Assigned task: Return only these lines, exactly: the one containing "Fact Witnesses" and every line after it in the listing.

Exercise data:
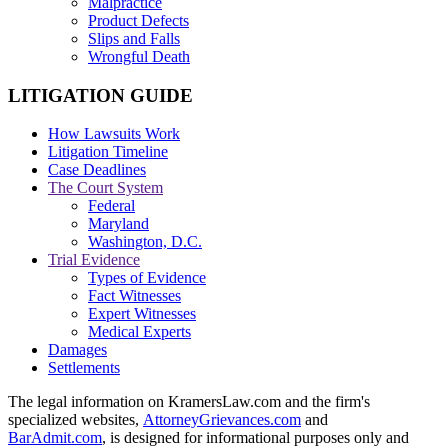
Malpractice
Product Defects
Slips and Falls
Wrongful Death
LITIGATION GUIDE
How Lawsuits Work
Litigation Timeline
Case Deadlines
The Court System
Federal
Maryland
Washington, D.C.
Trial Evidence
Types of Evidence
Fact Witnesses
Expert Witnesses
Medical Experts
Damages
Settlements
The legal information on KramersLaw.com and the firm's
specialized websites,
AttorneyGrievances.com
and
BarAdmit.com
, is designed for informational purposes only and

Response box:
Fact Witnesses
Expert Witnesses
Medical Experts
Damages
Settlements
The legal information on KramersLaw.com and the firm's
specialized websites,
AttorneyGrievances.com
and
BarAdmit.com
, is designed for informational purposes only and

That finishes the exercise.